# TASK TO COMPLETE
Filter these entries down to lines holding "have".

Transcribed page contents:
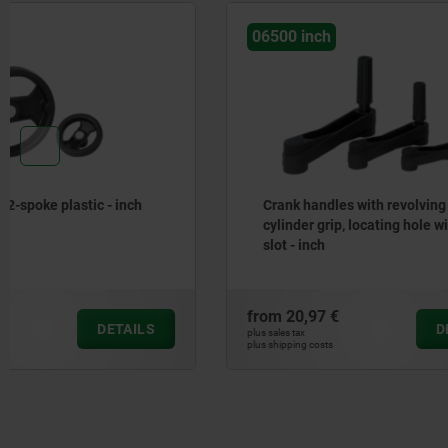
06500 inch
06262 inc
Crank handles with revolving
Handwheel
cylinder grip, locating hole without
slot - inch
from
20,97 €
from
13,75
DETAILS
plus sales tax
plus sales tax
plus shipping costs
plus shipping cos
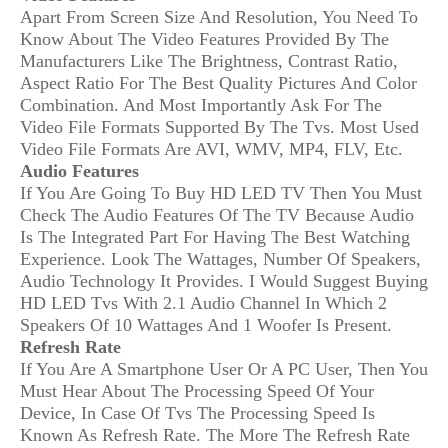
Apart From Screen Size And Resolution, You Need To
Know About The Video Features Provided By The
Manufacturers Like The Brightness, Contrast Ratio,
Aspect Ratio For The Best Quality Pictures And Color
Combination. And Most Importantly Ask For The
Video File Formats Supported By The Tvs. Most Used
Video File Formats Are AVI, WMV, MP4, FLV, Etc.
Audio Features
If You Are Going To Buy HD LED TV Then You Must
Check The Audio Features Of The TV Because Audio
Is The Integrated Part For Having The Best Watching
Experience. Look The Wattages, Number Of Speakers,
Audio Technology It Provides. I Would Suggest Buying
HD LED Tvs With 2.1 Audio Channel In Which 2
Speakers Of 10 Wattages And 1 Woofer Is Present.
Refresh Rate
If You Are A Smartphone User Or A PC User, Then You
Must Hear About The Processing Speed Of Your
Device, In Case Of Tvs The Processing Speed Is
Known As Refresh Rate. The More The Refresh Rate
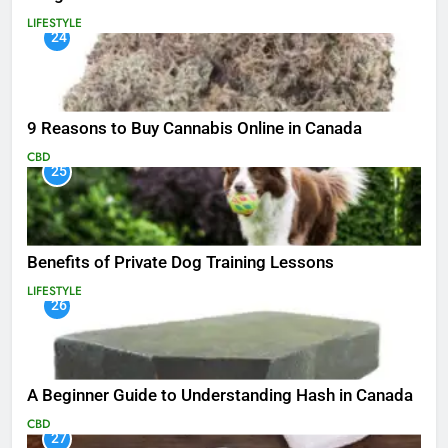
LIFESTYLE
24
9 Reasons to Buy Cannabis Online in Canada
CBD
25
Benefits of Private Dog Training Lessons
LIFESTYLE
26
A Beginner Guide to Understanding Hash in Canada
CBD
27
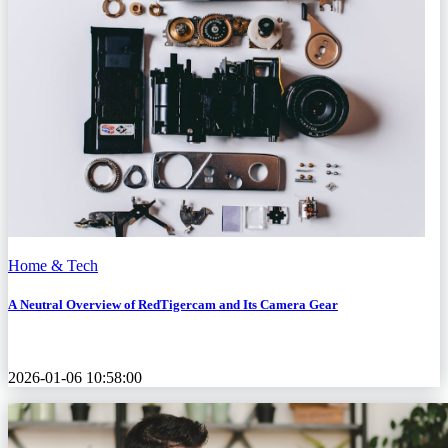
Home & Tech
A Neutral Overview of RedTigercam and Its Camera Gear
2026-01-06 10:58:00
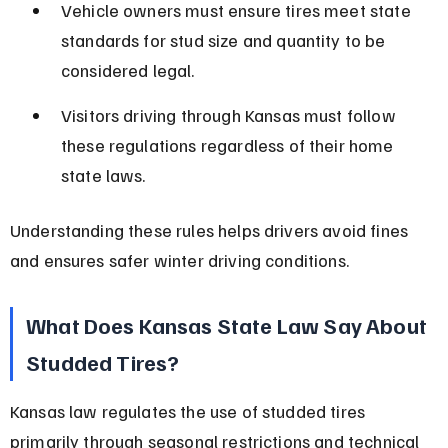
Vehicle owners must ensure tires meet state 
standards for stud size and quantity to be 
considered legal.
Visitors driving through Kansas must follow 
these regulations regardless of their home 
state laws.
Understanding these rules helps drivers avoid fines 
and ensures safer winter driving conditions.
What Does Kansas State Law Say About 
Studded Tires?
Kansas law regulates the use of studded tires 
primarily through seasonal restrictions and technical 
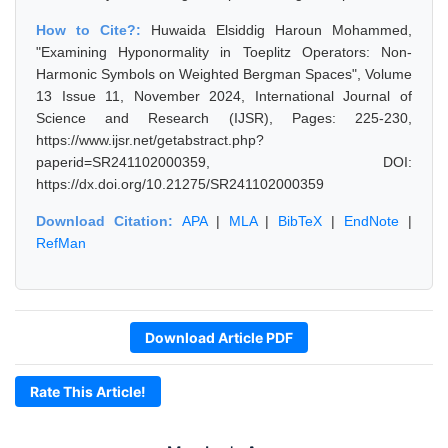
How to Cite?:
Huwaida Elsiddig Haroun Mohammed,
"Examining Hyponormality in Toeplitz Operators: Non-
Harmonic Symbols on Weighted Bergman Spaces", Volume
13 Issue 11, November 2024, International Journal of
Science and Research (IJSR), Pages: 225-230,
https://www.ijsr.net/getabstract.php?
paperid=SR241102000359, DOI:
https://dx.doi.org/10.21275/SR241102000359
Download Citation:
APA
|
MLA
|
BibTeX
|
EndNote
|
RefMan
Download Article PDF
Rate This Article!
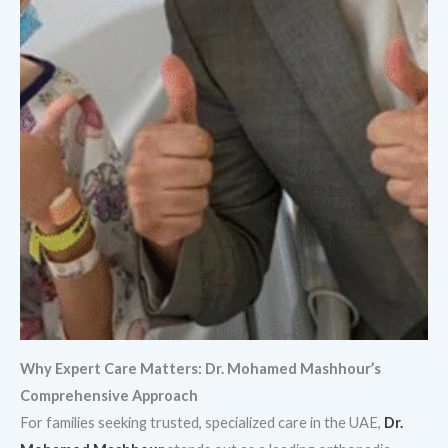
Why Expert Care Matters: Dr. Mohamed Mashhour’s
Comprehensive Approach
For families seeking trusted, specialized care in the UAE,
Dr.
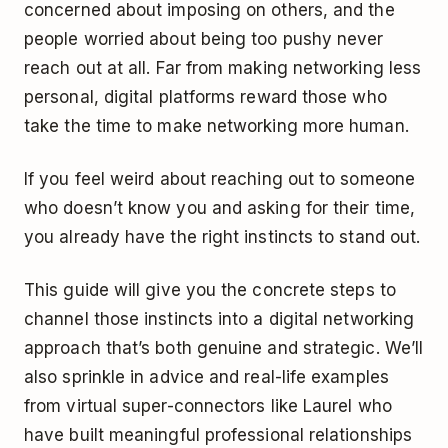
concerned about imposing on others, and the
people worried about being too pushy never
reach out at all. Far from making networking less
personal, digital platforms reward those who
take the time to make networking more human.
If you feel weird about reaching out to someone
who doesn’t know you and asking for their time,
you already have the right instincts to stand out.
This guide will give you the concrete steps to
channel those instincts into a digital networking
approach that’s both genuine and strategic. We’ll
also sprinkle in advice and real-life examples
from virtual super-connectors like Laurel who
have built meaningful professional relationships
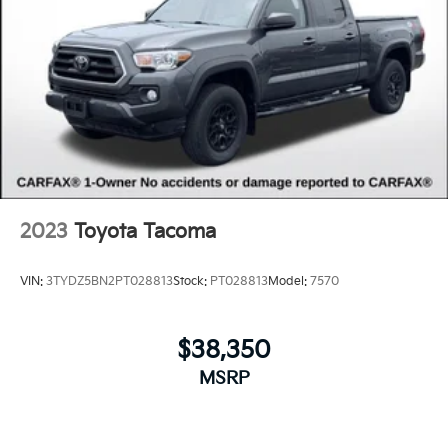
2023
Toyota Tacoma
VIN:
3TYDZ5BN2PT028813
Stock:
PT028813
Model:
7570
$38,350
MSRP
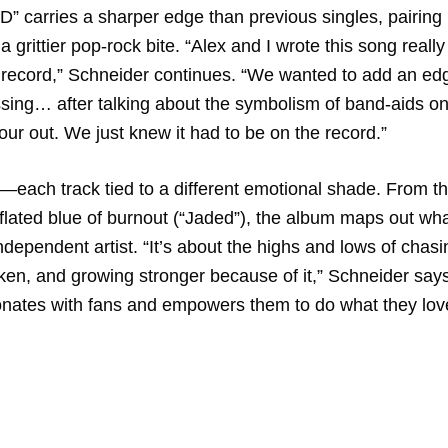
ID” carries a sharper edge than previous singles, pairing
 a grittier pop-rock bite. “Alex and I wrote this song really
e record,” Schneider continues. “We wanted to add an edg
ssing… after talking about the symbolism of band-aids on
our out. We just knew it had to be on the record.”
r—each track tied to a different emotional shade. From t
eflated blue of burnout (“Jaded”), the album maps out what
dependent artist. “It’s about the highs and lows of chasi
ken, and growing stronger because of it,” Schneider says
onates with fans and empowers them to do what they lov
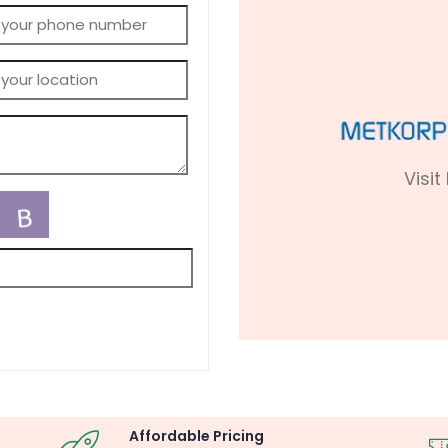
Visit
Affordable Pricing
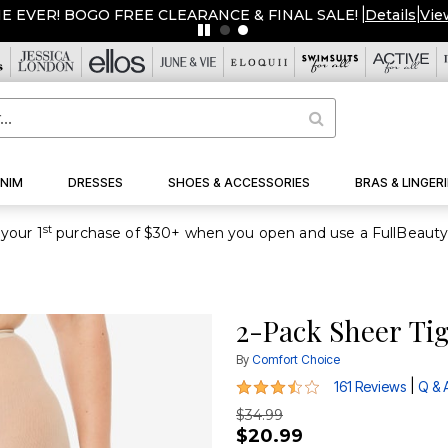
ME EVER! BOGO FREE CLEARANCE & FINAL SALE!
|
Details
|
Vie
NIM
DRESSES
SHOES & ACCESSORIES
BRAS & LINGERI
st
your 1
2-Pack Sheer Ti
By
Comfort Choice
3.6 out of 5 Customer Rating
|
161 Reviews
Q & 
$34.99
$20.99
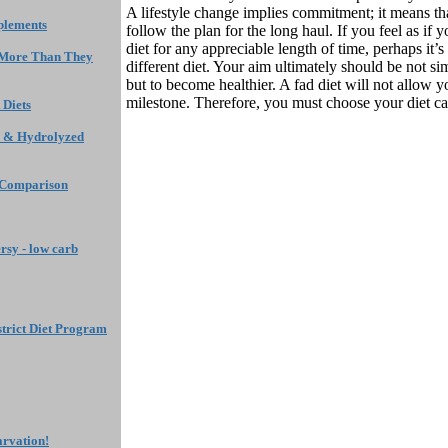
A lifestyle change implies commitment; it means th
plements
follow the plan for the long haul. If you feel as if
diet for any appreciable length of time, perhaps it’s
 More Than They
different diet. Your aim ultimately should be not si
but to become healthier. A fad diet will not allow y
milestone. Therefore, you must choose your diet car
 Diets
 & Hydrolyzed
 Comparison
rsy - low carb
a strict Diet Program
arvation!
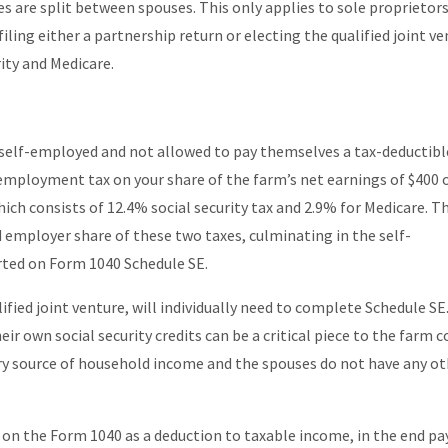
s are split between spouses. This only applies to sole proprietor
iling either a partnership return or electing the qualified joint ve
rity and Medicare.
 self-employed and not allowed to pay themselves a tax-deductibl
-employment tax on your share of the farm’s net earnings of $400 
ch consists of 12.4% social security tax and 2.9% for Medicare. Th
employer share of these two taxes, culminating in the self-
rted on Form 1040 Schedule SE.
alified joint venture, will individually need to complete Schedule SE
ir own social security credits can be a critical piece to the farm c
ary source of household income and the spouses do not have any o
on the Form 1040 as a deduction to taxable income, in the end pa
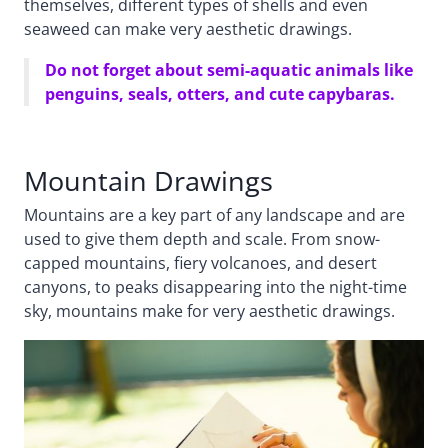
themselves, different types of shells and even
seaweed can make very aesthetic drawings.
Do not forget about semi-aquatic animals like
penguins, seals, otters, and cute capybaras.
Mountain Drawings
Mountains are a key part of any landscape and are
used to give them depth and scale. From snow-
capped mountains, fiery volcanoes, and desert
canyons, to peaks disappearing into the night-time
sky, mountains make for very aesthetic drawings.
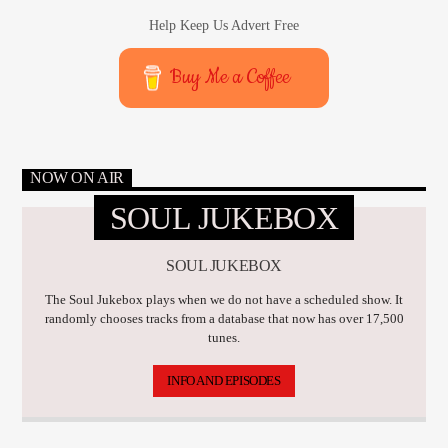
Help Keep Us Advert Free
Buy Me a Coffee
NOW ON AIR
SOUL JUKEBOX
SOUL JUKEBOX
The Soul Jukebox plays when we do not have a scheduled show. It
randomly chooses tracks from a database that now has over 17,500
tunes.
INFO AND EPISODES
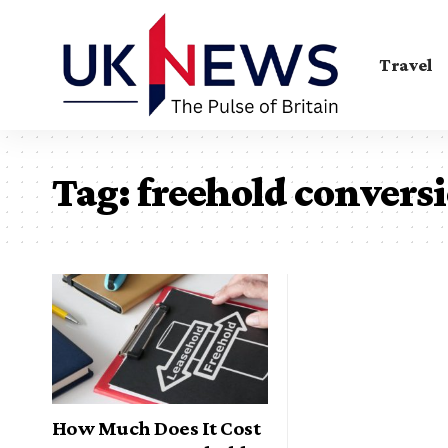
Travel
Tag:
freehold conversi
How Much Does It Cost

# ANSWER TO THE EXERCISE
you already have the right instincts to stand out.
have built meaningful professional relationships
ary source of household income and the spouses do not have any o
The Soul Jukebox plays when we do not have a scheduled show. It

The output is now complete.